Moreover, according to surveys I’ve conducted, facilities are no more profitable now than more than a decade ago, despite the development of sophisticated computer tracking systems and club management software. We seem
to need something more than advanced technology.
Finally, many facilities have reported to me an employee turnover rate of more than 50 percent per year in key jobs! The cost of hiring, training and retraining is exorbitant in any industry, including ours.
Because current methodologies clearly do not work for facilities or users, staff training has to change.
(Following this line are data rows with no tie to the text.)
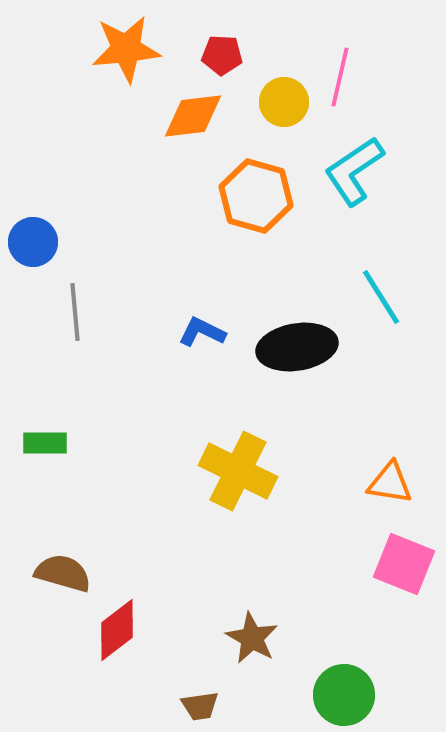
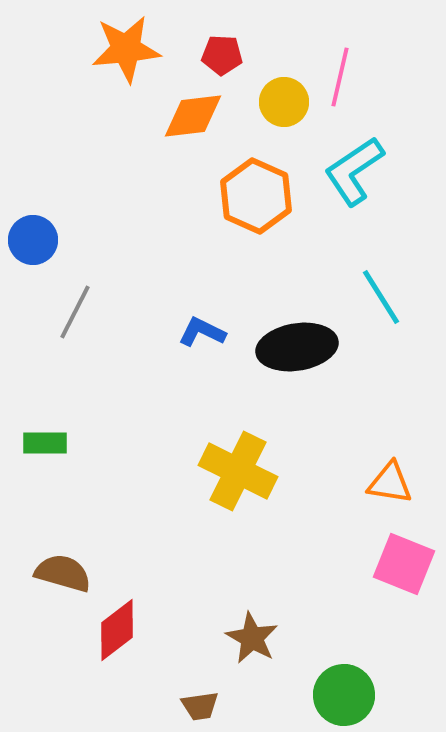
orange hexagon: rotated 8 degrees clockwise
blue circle: moved 2 px up
gray line: rotated 32 degrees clockwise
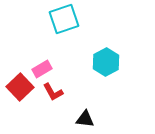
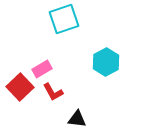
black triangle: moved 8 px left
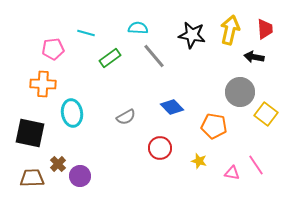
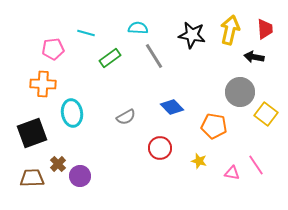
gray line: rotated 8 degrees clockwise
black square: moved 2 px right; rotated 32 degrees counterclockwise
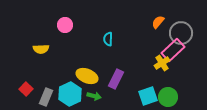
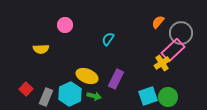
cyan semicircle: rotated 32 degrees clockwise
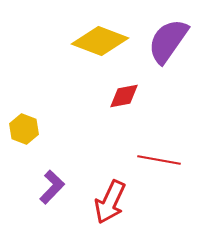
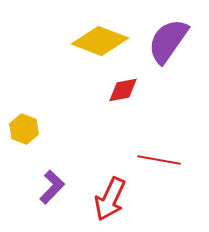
red diamond: moved 1 px left, 6 px up
red arrow: moved 3 px up
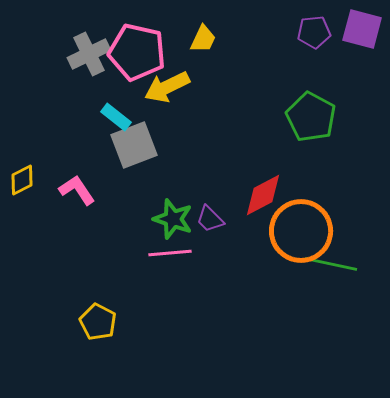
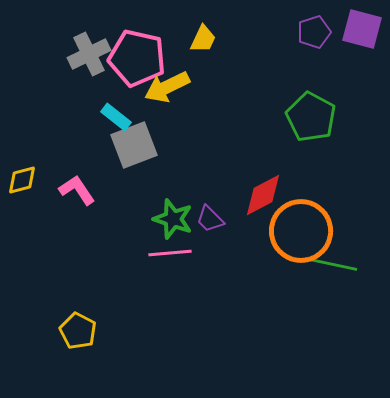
purple pentagon: rotated 12 degrees counterclockwise
pink pentagon: moved 6 px down
yellow diamond: rotated 12 degrees clockwise
yellow pentagon: moved 20 px left, 9 px down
Instead of facilitating better member experiences in our clubs, our training (or lack of it) seems to continue the trend of chasing customers away.
Even though we subscribe to a Disney-era understanding that customer care
is the most important aspect of business, we have not shifted to the experience paradigm. We are stuck in
the old model of pushing goods and rendering services. For example, I
recently examined a preconference flyer for one of the most respected trade shows in our industry and discovered that the word experience
was mentioned in only one of more than 100 seminar titles.
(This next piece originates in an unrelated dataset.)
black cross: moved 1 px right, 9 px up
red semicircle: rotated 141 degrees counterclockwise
What strategies should facility managers and fitness, group exercise and personal training directors adopt to
address these challenges?
- Train reception (not “front desk”) staff to greet warmly every member and guest coming to and going from your facility. Name-memorization courses are a must.
- Indoctrinate all staff members at every level into not just passing clients through but serving them.
- Understand that “one-to-one training” is not a process but a practice
of engaging the client. Teach your trainers accordingly.
- Work with the group exercise and personal training directors to integrate all programming into a cohesive whole.
- Put fun back into fitness and eliminate mundane ways of doing day-to-day tasks. Why not begin by eliminating that ubiquitous white-cardboard workout card?
- Return to programming basics.
- Eliminate the notion of a “star,” or “prima donna,” instructor and build a team that wants not to perform for people but to motivate them.
- Understand that more sales will come out of relationship-oriented “being there” for clients than will come out of all of the multi-ticket bargains ever put forth.
- Recognize that, in the experience economy, if your personal trainers can invigorate your clients to “get a good ride every time,” they will be the dominant players in the new era of wellness just around the corner.
I hope to call Bill one day soon and
find that he has heard enough customer complaints about his automated telephone-answering system to return to the simple, personal touch of a
live receptionist. Sometimes, it takes nothing more than a wake-up call
such as this to realize that, in the
name of progress or bottom-line savings, we have denied our customers
an experience that they appreciate.
If we do not begin to take staff training seriously and integrate the lessons of the experience economy into our businesses, fitness facilities may just follow the old-school economic models into history.